Dear breast cancer survivors, you might want to hold off that midnight snack. A new study showed a link in the late-night fasting of survivors and the risk of recurrence in women with the early stage of the disease.

The recent study revealed that breast cancer survivors who fast for less than 13 hours between dinner and breakfast have a higher risk of the disease recurring, as per a Washington Post report.

The study, published in JAMA Oncology, made use of data collected from 2,413 women with breast cancer in the early stages, and were diagnosed when they were 27 to 70 years old. The women participated in the prospective Women's Healthy Eating and Living study between March 1, 1995, and May 3, 2007.

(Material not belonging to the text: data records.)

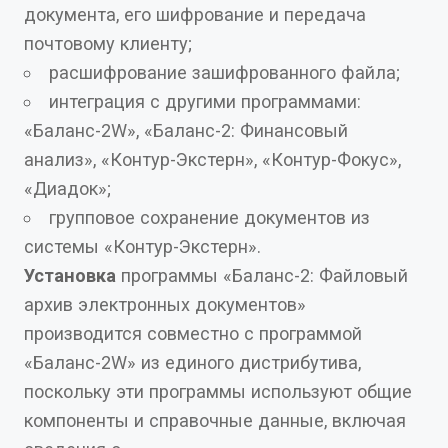
документа, его шифрование и передача
почтовому клиенту;
расшифрование зашифрованного файла;
интеграция с другими программами:
«Баланс-2W», «Баланс-2: Финансовый
анализ», «Контур-Экстерн», «Контур-Фокус»,
«Диадок»;
групповое сохранение документов из
системы «Контур-Экстерн».
Установка
программы «Баланс-2: Файловый
архив электронных документов»
производится совместно с программой
«Баланс-2W» из единого дистрибутива,
поскольку эти программы используют общие
компоненты и справочные данные, включая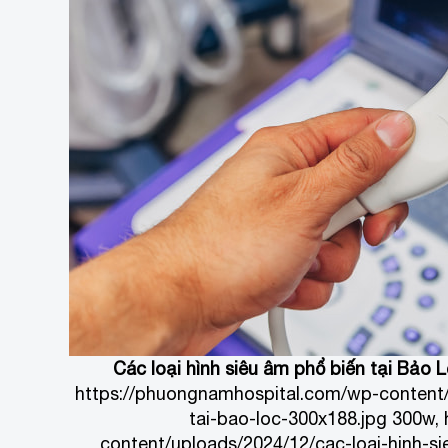
Các loại hình siêu âm phổ biến tại Bảo 
https://phuongnamhospital.com/wp-content/
tai-bao-loc-300x188.jpg 300w,
content/uploads/2024/12/cac-loai-hinh-s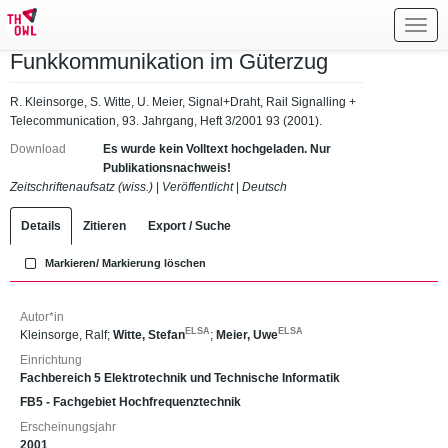
Toggl
navig
Funkkommunikation im Güterzug
R. Kleinsorge, S. Witte, U. Meier, Signal+Draht, Rail Signalling +
Telecommunication, 93. Jahrgang, Heft 3/2001 93 (2001).
Download
Es wurde kein Volltext hochgeladen. Nur
Publikationsnachweis!
Zeitschriftenaufsatz (wiss.)
|
Veröffentlicht
|
Deutsch
Details
Zitieren
Export / Suche
Markieren/ Markierung löschen
Autor*in
ELSA
ELSA
Kleinsorge, Ralf
;
Witte, Stefan
;
Meier, Uwe
Einrichtung
Fachbereich 5 Elektrotechnik und Technische Informatik
FB5 - Fachgebiet Hochfrequenztechnik
Erscheinungsjahr
2001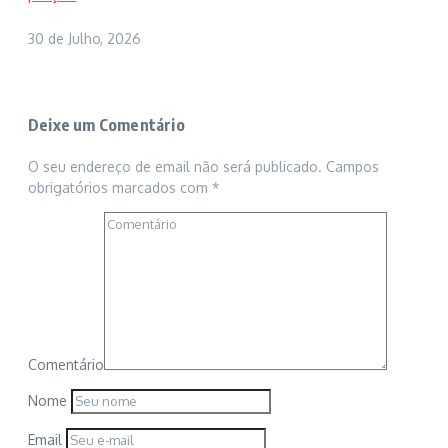
30 de Julho, 2026
Deixe um Comentário
O seu endereço de email não será publicado.
Campos
obrigatórios marcados com
*
Comentário
Nome
Email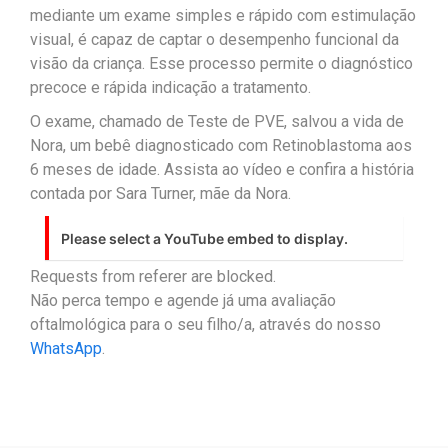
mediante um exame simples e rápido com estimulação
visual, é capaz de captar o desempenho funcional da
visão da criança. Esse processo permite o diagnóstico
precoce e rápida indicação a tratamento.
O exame, chamado de Teste de PVE, salvou a vida de
Nora, um bebê diagnosticado com Retinoblastoma aos
6 meses de idade. Assista ao vídeo e confira a história
contada por Sara Turner, mãe da Nora.
Please select a YouTube embed to display.
Requests from referer
are blocked.
Não perca tempo e agende já uma avaliação
oftalmológica para o seu filho/a, através do nosso
WhatsApp
.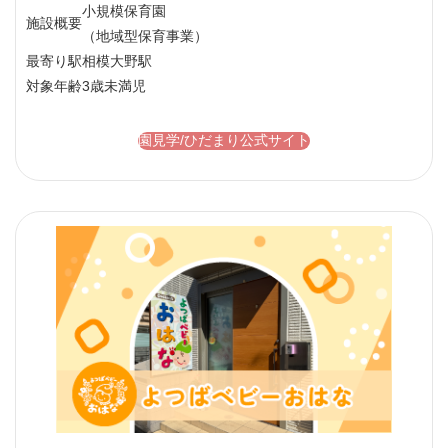
小規模保育園
施設概要
（地域型保育事業）
最寄り駅
相模大野駅
対象年齢
3歳未満児
園見学/ひだまり公式サイト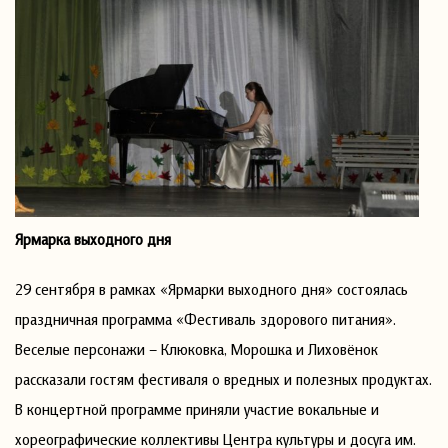
Ярмарка выходного дня
29 сентября в рамках «Ярмарки выходного дня» состоялась
праздничная программа «Фестиваль здорового питания».
Веселые персонажи – Клюковка, Морошка и Лиховёнок
рассказали гостям фестиваля о вредных и полезных продуктах.
В концертной программе приняли участие вокальные и
хореографические коллективы Центра культуры и досуга им.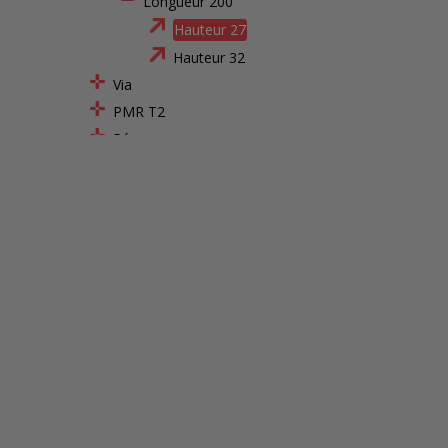
Longueur 200
Hauteur 27
Hauteur 32
Via
PMR T2
Péage
Marches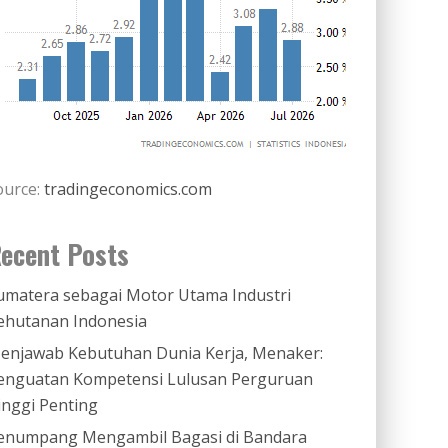
ource:
tradingeconomics.com
ecent Posts
umatera sebagai Motor Utama Industri
ehutanan Indonesia
enjawab Kebutuhan Dunia Kerja, Menaker:
enguatan Kompetensi Lulusan Perguruan
inggi Penting
enumpang Mengambil Bagasi di Bandara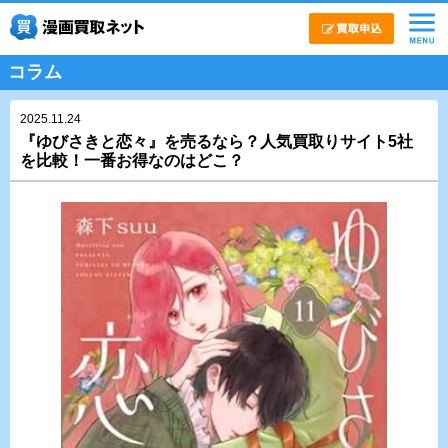
コラム
2025.11.24
『ゆびさきと恋々』を売るなら？人気買取りサイト5社
を比較！一番お得なのはどこ？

The data were based on the women's self-reported diets. Analysis was done from May 18 to October 5 last year.

The researchers discovered that women who fasted for less than 13 hours each night has a 36 percent higher risk of breast cancer recurrence.

Ruth Patterson of the Moores Cancer Center in the University of California, San Diego, told Reuters Health that eating at late nights can result in worse quality of sleep and can affect the way sugar is regulated by the blood.

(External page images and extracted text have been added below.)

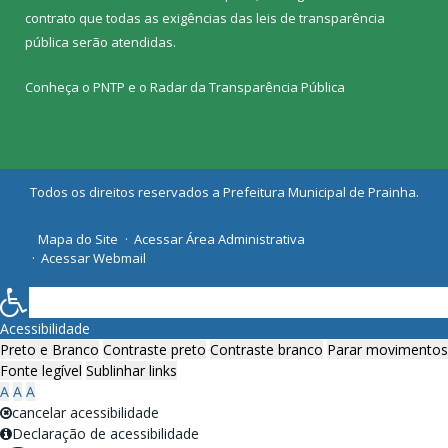
contrato que todas as exigências das
leis de transparência
pública
serão atendidas.
Conheça o
PNTP
e o
Radar da Transparência Pública
Todos os direitos reservados a Prefeitura Municipal de Prainha.
Mapa do Site
Acessar Área Administrativa
Acessar Webmail
Acessibilidade
Preto e Branco
Contraste preto
Contraste branco
Parar movimentos
Fonte legível
Sublinhar links
A
A
A
cancelar acessibilidade
Declaração de acessibilidade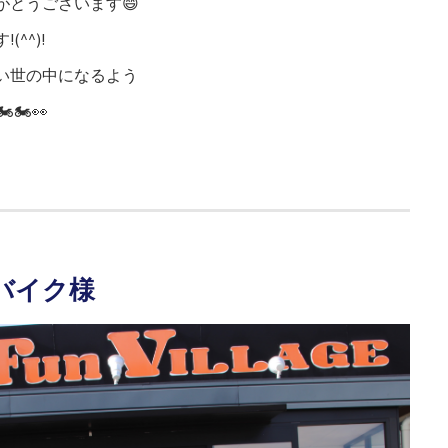
がとうございます😄
^^)!
い世の中になるよう
🏍👀
のバイク様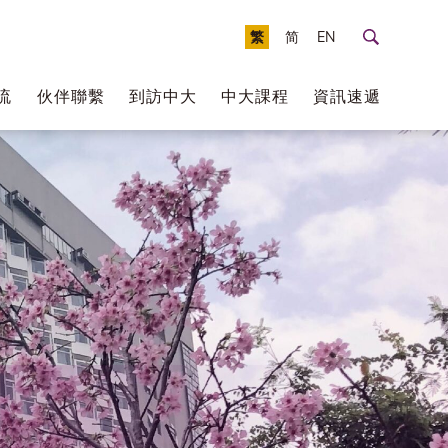
繁
简
EN
流
伙伴聯繫
到訪中大
中大課程
資訊速遞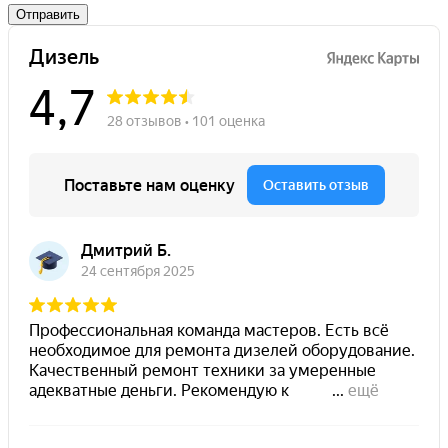
Отправить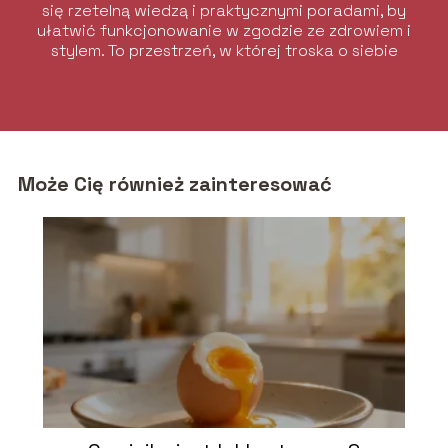
się rzetelną wiedzą i praktycznymi poradami, by
ułatwić funkcjonowanie w zgodzie ze zdrowiem i
stylem. To przestrzeń, w której troska o siebie
łączy się z elegancją i komfortem.
Może Cię również zainteresować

"Maybe sleep and insulin levels may be affecting downstream risks including breast cancer," Patterson said.

However, the research did not associate fasting less every night to a statistically significant higher risk of breast cancer mortality.

About 1 in 8 women in the U.S., or about 12 percent, will develop invasive breast cancer in their lifetime, according to

The non-profit organization also said that an estimated 246,660 new cases of invasive breast cancer are expected to be diagnosed in women in the U.S., along with 61,000 new cases of non-invasive (in situ) breast cancer this year.

It also said that more than 2.8 million women in the country has a history of breast cancer, which includes women currently being treated and those who have finished treatment.